WHAT IS BEING ASKED: Copy out each line in the material below that has the word "Whisper".

•••

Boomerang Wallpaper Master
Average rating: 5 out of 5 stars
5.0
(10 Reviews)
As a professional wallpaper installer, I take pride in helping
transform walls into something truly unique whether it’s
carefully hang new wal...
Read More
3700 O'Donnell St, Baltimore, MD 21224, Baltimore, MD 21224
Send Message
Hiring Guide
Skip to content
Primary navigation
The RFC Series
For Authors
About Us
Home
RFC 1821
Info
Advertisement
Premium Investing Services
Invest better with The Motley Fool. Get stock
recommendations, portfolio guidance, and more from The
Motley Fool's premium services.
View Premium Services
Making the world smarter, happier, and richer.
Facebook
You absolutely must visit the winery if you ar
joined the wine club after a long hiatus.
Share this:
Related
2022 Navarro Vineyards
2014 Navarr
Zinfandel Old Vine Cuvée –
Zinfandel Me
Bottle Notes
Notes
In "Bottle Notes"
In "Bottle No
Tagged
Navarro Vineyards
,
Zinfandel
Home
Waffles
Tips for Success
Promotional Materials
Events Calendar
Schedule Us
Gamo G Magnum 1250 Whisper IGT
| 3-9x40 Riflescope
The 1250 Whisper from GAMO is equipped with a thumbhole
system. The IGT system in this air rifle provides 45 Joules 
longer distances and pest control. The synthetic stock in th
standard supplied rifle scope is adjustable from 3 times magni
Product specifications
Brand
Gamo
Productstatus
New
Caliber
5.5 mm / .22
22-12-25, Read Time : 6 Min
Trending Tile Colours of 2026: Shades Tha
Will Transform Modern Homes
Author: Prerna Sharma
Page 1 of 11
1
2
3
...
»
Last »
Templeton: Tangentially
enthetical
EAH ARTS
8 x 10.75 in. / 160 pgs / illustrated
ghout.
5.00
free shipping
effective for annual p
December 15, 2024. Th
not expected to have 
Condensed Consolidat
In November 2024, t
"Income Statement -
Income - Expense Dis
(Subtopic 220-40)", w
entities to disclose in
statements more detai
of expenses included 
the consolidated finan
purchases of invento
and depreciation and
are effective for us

•••

REPLY:
Gamo G Magnum 1250 Whisper IGT
The 1250 Whisper from GAMO is equipped with a thumbhole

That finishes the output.